- _Your assignment_
Scan the records below and copy every line that contains the string "Unknown".

Start of Data listing

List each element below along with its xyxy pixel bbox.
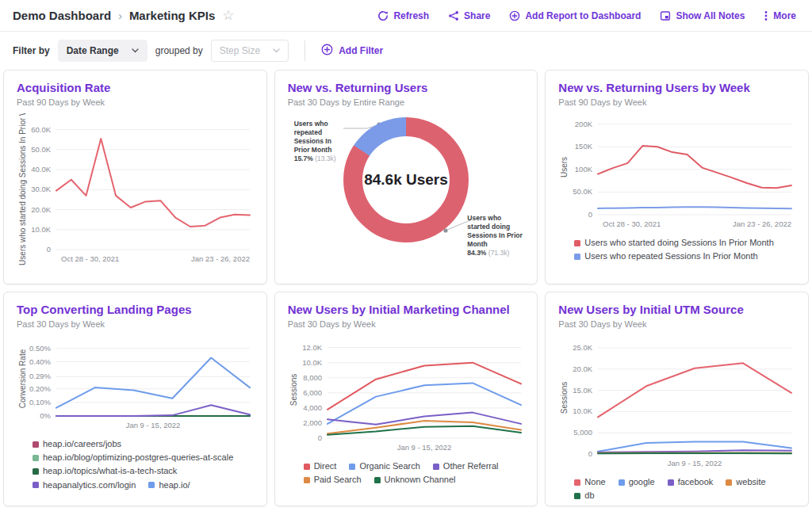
add-report-button[interactable]: Add Report to Dashboard (509, 10, 641, 21)
report-title-link[interactable]: New Users by Initial Marketing Channel (288, 303, 525, 316)
legend-item[interactable]: Paid Search (304, 475, 362, 485)
report-title-link[interactable]: New Users by Initial UTM Source (558, 303, 795, 316)
svg-text:2,000: 2,000 (303, 418, 322, 427)
chart-legend: DirectOrganic SearchOther ReferralPaid S… (288, 461, 525, 485)
donut-hole: 84.6k Users (362, 136, 450, 223)
svg-text:20.0K: 20.0K (31, 205, 51, 214)
legend-swatch-icon (304, 477, 310, 483)
circle-plus-icon (321, 44, 333, 58)
legend-label: db (584, 490, 594, 501)
callout-percent: 15.7% (294, 155, 313, 162)
svg-text:25.0K: 25.0K (573, 343, 593, 352)
report-subtitle: Past 30 Days by Week (288, 319, 525, 329)
line-chart-new-users-by-marketing-channel[interactable]: 12.0K10.0K8,0006,0004,0002,0000SessionsJ… (288, 335, 525, 457)
refresh-button[interactable]: Refresh (377, 10, 429, 21)
share-button[interactable]: Share (448, 10, 490, 21)
legend-label: Unknown Channel (385, 475, 456, 485)
legend-item[interactable]: heap.io/blog/optimizing-postgres-queries… (33, 452, 233, 463)
page-title: Marketing KPIs (129, 9, 215, 22)
legend-item[interactable]: Users who repeated Sessions In Prior Mon… (574, 251, 757, 261)
svg-text:0: 0 (317, 433, 321, 442)
card-new-users-by-utm-source: New Users by Initial UTM Source Past 30 … (545, 292, 809, 506)
report-title-link[interactable]: New vs. Returning Users (288, 81, 525, 94)
line-chart-acquisition-rate[interactable]: 60.0K50.0K40.0K30.0K20.0K10.0K0Users who… (17, 113, 254, 269)
callout-count: (13.3k) (315, 155, 335, 162)
svg-text:Sessions: Sessions (289, 374, 298, 406)
donut-ring[interactable]: 84.6k Users (343, 117, 469, 242)
chevron-down-icon (132, 48, 139, 53)
legend-swatch-icon (668, 479, 674, 486)
report-title-link[interactable]: Top Converting Landing Pages (17, 303, 254, 316)
kebab-icon (764, 10, 768, 21)
legend-item[interactable]: website (726, 477, 765, 487)
card-acquisition-rate: Acquisition Rate Past 90 Days by Week 60… (3, 70, 267, 284)
legend-swatch-icon (574, 479, 580, 486)
breadcrumb-separator: › (118, 10, 122, 22)
report-title-link[interactable]: Acquisition Rate (17, 81, 254, 94)
more-button[interactable]: More (764, 10, 796, 21)
legend-item[interactable]: Organic Search (349, 461, 419, 471)
legend-item[interactable]: heap.io/careers/jobs (33, 439, 121, 449)
svg-text:10.0K: 10.0K (31, 225, 51, 234)
svg-text:200K: 200K (575, 120, 593, 128)
svg-text:6,000: 6,000 (303, 388, 322, 397)
legend-swatch-icon (33, 468, 39, 475)
legend-label: heapanalytics.com/login (43, 480, 136, 490)
page-header: Demo Dashboard › Marketing KPIs ☆ Refres… (0, 0, 812, 31)
legend-item[interactable]: None (574, 477, 605, 487)
legend-item[interactable]: db (574, 490, 594, 501)
card-new-vs-returning-by-week: New vs. Returning Users by Week Past 90 … (545, 70, 809, 284)
svg-text:Users: Users (560, 157, 569, 177)
svg-text:0%: 0% (40, 411, 51, 420)
add-filter-button[interactable]: Add Filter (321, 44, 383, 58)
line-chart-top-converting-landing-pages[interactable]: 0.50%0.40%0.29%0.20%0.10%0%Conversion Ra… (17, 335, 254, 435)
line-chart-new-vs-returning-by-week[interactable]: 200K150K100K50.0K0UsersOct 28 - 30, 2021… (558, 113, 795, 234)
legend-label: heap.io/ (159, 480, 190, 490)
legend-item[interactable]: heap.io/topics/what-is-a-tech-stack (33, 466, 177, 476)
legend-item[interactable]: heapanalytics.com/login (33, 480, 136, 490)
date-range-dropdown[interactable]: Date Range (58, 40, 147, 62)
svg-text:Jan 23 - 26, 2022: Jan 23 - 26, 2022 (191, 254, 250, 263)
legend-swatch-icon (619, 479, 625, 486)
svg-text:60.0K: 60.0K (31, 125, 51, 134)
favorite-star-icon[interactable]: ☆ (222, 9, 234, 22)
legend-swatch-icon (574, 493, 580, 499)
svg-text:10.0K: 10.0K (302, 358, 322, 367)
report-subtitle: Past 30 Days by Week (558, 319, 795, 329)
chart-legend: Users who started doing Sessions In Prio… (558, 238, 795, 261)
share-icon (448, 10, 459, 21)
legend-item[interactable]: Other Referral (433, 461, 499, 471)
svg-text:Users who started doing Sessio: Users who started doing Sessions In Prio… (18, 113, 27, 265)
show-all-notes-button[interactable]: Show All Notes (660, 10, 745, 21)
card-top-converting-landing-pages: Top Converting Landing Pages Past 30 Day… (3, 292, 267, 506)
legend-item[interactable]: heap.io/ (148, 480, 190, 490)
svg-text:Jan 9 - 15, 2022: Jan 9 - 15, 2022 (126, 421, 181, 429)
svg-text:4,000: 4,000 (303, 403, 322, 412)
legend-item[interactable]: google (619, 477, 655, 487)
grouped-by-label: grouped by (155, 45, 203, 56)
breadcrumb: Demo Dashboard › Marketing KPIs ☆ (13, 9, 235, 22)
legend-item[interactable]: Direct (304, 461, 337, 471)
legend-item[interactable]: Users who started doing Sessions In Prio… (574, 238, 773, 248)
step-size-dropdown[interactable]: Step Size (211, 40, 289, 62)
breadcrumb-dashboard-link[interactable]: Demo Dashboard (13, 9, 111, 22)
legend-swatch-icon (433, 464, 439, 470)
notes-icon (660, 10, 671, 21)
svg-text:0.40%: 0.40% (29, 357, 51, 366)
report-subtitle: Past 30 Days by Week (17, 319, 254, 329)
legend-item[interactable]: Unknown Channel (374, 475, 456, 485)
svg-text:Oct 28 - 30, 2021: Oct 28 - 30, 2021 (603, 219, 661, 228)
legend-swatch-icon (304, 464, 310, 470)
line-chart-new-users-by-utm-source[interactable]: 25.0K20.0K15.0K10.0K5,0000SessionsJan 9 … (558, 335, 795, 473)
report-title-link[interactable]: New vs. Returning Users by Week (558, 81, 795, 94)
svg-text:0: 0 (588, 210, 592, 219)
svg-text:100K: 100K (575, 165, 593, 174)
chevron-down-icon (273, 48, 280, 53)
filter-bar: Filter by Date Range grouped by Step Siz… (0, 32, 812, 70)
svg-text:30.0K: 30.0K (31, 185, 51, 193)
legend-swatch-icon (349, 464, 355, 470)
legend-swatch-icon (33, 482, 39, 488)
legend-label: google (629, 477, 655, 487)
legend-item[interactable]: facebook (668, 477, 714, 487)
svg-text:Oct 28 - 30, 2021: Oct 28 - 30, 2021 (61, 254, 119, 263)
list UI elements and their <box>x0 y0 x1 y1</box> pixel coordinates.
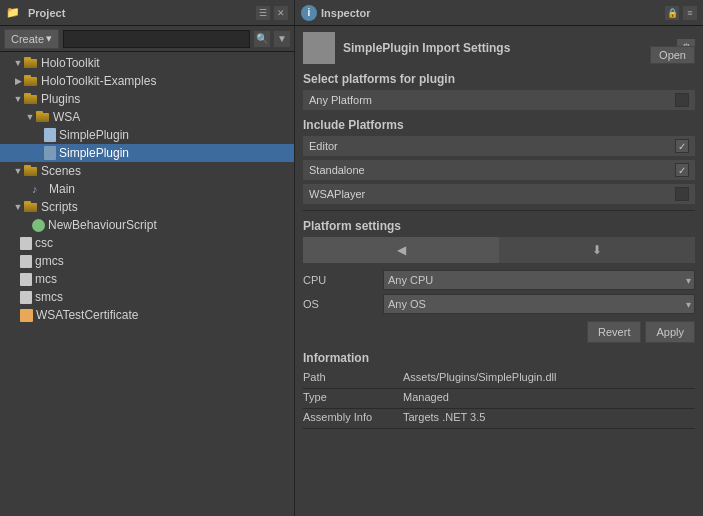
inspector-content: SimplePlugin Import Settings ⚙ Open Sele… <box>295 26 703 516</box>
section-label-platform-settings: Platform settings <box>303 219 695 233</box>
section-information: Information Path Assets/Plugins/SimplePl… <box>303 351 695 429</box>
os-select[interactable]: Any OS Linux OSX Windows <box>383 294 695 314</box>
action-buttons: Revert Apply <box>303 321 695 343</box>
tree-item-scenes[interactable]: ▼ Scenes <box>0 162 294 180</box>
setting-row-cpu: CPU Any CPU x86 x64 ARM <box>303 269 695 291</box>
os-select-wrapper: Any OS Linux OSX Windows <box>383 294 695 314</box>
tree-item-holotoolkit[interactable]: ▼ HoloToolkit <box>0 54 294 72</box>
tree-item-label: HoloToolkit-Examples <box>41 74 156 88</box>
tree-item-label: gmcs <box>35 254 64 268</box>
tree-item-wsa[interactable]: ▼ WSA <box>0 108 294 126</box>
platform-checkbox-editor[interactable] <box>675 139 689 153</box>
asset-icon <box>303 32 335 64</box>
platform-checkbox-wsaplayer[interactable] <box>675 187 689 201</box>
panel-menu-btn[interactable]: ☰ <box>256 6 270 20</box>
tree-item-simpleplugin-file[interactable]: SimplePlugin <box>0 126 294 144</box>
platform-row-standalone: Standalone <box>303 160 695 180</box>
platform-tab-download[interactable]: ⬇ <box>499 237 695 263</box>
revert-button[interactable]: Revert <box>587 321 641 343</box>
tree-item-smcs[interactable]: smcs <box>0 288 294 306</box>
tree-item-scripts[interactable]: ▼ Scripts <box>0 198 294 216</box>
os-label: OS <box>303 298 383 310</box>
back-icon: ◀ <box>397 243 406 257</box>
project-toolbar: Create ▾ 🔍 ▼ <box>0 26 294 52</box>
tree-item-label: csc <box>35 236 53 250</box>
inspector-title: Inspector <box>321 7 371 19</box>
inspector-icon: i <box>301 5 317 21</box>
inspector-panel: i Inspector 🔒 ≡ SimplePlugin Import Sett… <box>295 0 703 516</box>
inspector-header: i Inspector 🔒 ≡ <box>295 0 703 26</box>
filter-icon-btn[interactable]: ▼ <box>274 31 290 47</box>
panel-close-btn[interactable]: ✕ <box>274 6 288 20</box>
folder-icon-small: 📁 <box>6 6 20 19</box>
platform-tabs: ◀ ⬇ <box>303 237 695 263</box>
tree-item-label: Scenes <box>41 164 81 178</box>
info-val-type: Managed <box>403 391 695 403</box>
tree-item-label: NewBehaviourScript <box>48 218 157 232</box>
setting-row-os: OS Any OS Linux OSX Windows <box>303 293 695 315</box>
tree-item-label: smcs <box>35 290 63 304</box>
tree-item-label: WSA <box>53 110 80 124</box>
info-key-type: Type <box>303 391 403 403</box>
tree-item-label: SimplePlugin <box>59 146 129 160</box>
platform-label-wsaplayer: WSAPlayer <box>309 188 675 200</box>
create-button[interactable]: Create ▾ <box>4 29 59 49</box>
section-label-include-platforms: Include Platforms <box>303 118 695 132</box>
section-label-information: Information <box>303 351 695 365</box>
tree-item-wsacert[interactable]: WSATestCertificate <box>0 306 294 324</box>
cpu-select[interactable]: Any CPU x86 x64 ARM <box>383 270 695 290</box>
section-select-platforms: Select platforms for plugin Any Platform <box>303 72 695 110</box>
section-include-platforms: Include Platforms Editor Standalone WSAP… <box>303 118 695 204</box>
create-label: Create <box>11 33 44 45</box>
open-button[interactable]: Open <box>650 46 695 64</box>
search-input[interactable] <box>63 30 250 48</box>
tree-item-mcs[interactable]: mcs <box>0 270 294 288</box>
tree-item-main[interactable]: ♪ Main <box>0 180 294 198</box>
inspector-lock-btn[interactable]: 🔒 <box>665 6 679 20</box>
info-key-path: Path <box>303 371 403 383</box>
panel-controls: ☰ ✕ <box>256 6 288 20</box>
any-platform-checkbox[interactable] <box>675 93 689 107</box>
info-val-assembly: Targets .NET 3.5 <box>403 411 695 423</box>
platform-row-wsaplayer: WSAPlayer <box>303 184 695 204</box>
info-key-assembly: Assembly Info <box>303 411 403 423</box>
tree-arrow: ▶ <box>12 76 24 86</box>
info-val-path: Assets/Plugins/SimplePlugin.dll <box>403 371 695 383</box>
tree-item-simpleplugin-selected[interactable]: SimplePlugin <box>0 144 294 162</box>
platform-tab-back[interactable]: ◀ <box>303 237 499 263</box>
section-platform-settings: Platform settings ◀ ⬇ CPU Any CPU <box>303 219 695 315</box>
apply-button[interactable]: Apply <box>645 321 695 343</box>
download-icon: ⬇ <box>592 243 602 257</box>
tree-item-label: mcs <box>35 272 57 286</box>
platform-label-editor: Editor <box>309 140 675 152</box>
inspector-controls: 🔒 ≡ <box>665 6 697 20</box>
section-label-select-platforms: Select platforms for plugin <box>303 72 695 86</box>
cpu-select-wrapper: Any CPU x86 x64 ARM <box>383 270 695 290</box>
project-panel-header: 📁 Project ☰ ✕ <box>0 0 294 26</box>
tree-arrow: ▼ <box>12 202 24 212</box>
asset-header: SimplePlugin Import Settings ⚙ Open <box>303 32 695 64</box>
tree-item-gmcs[interactable]: gmcs <box>0 252 294 270</box>
inspector-menu-btn[interactable]: ≡ <box>683 6 697 20</box>
info-row-path: Path Assets/Plugins/SimplePlugin.dll <box>303 369 695 389</box>
platform-label-standalone: Standalone <box>309 164 675 176</box>
divider-1 <box>303 210 695 211</box>
platform-row-editor: Editor <box>303 136 695 156</box>
tree-item-label: Main <box>49 182 75 196</box>
tree-item-label: WSATestCertificate <box>36 308 138 322</box>
tree-item-csc[interactable]: csc <box>0 234 294 252</box>
tree-item-label: Plugins <box>41 92 80 106</box>
any-platform-row: Any Platform <box>303 90 695 110</box>
create-arrow: ▾ <box>46 32 52 45</box>
platform-checkbox-standalone[interactable] <box>675 163 689 177</box>
project-panel-title: Project <box>28 7 65 19</box>
tree-arrow: ▼ <box>12 94 24 104</box>
info-row-assembly: Assembly Info Targets .NET 3.5 <box>303 409 695 429</box>
tree-arrow: ▼ <box>12 58 24 68</box>
tree-arrow: ▼ <box>12 166 24 176</box>
tree-item-newbehaviour[interactable]: NewBehaviourScript <box>0 216 294 234</box>
asset-title: SimplePlugin Import Settings <box>343 41 673 55</box>
search-icon-btn[interactable]: 🔍 <box>254 31 270 47</box>
tree-item-holotoolkit-examples[interactable]: ▶ HoloToolkit-Examples <box>0 72 294 90</box>
tree-item-plugins[interactable]: ▼ Plugins <box>0 90 294 108</box>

End of Data listing

- _Response box_
legend-label: Unknown Channel (385, 475, 456, 485)
legend-item[interactable]: Unknown Channel (374, 475, 456, 485)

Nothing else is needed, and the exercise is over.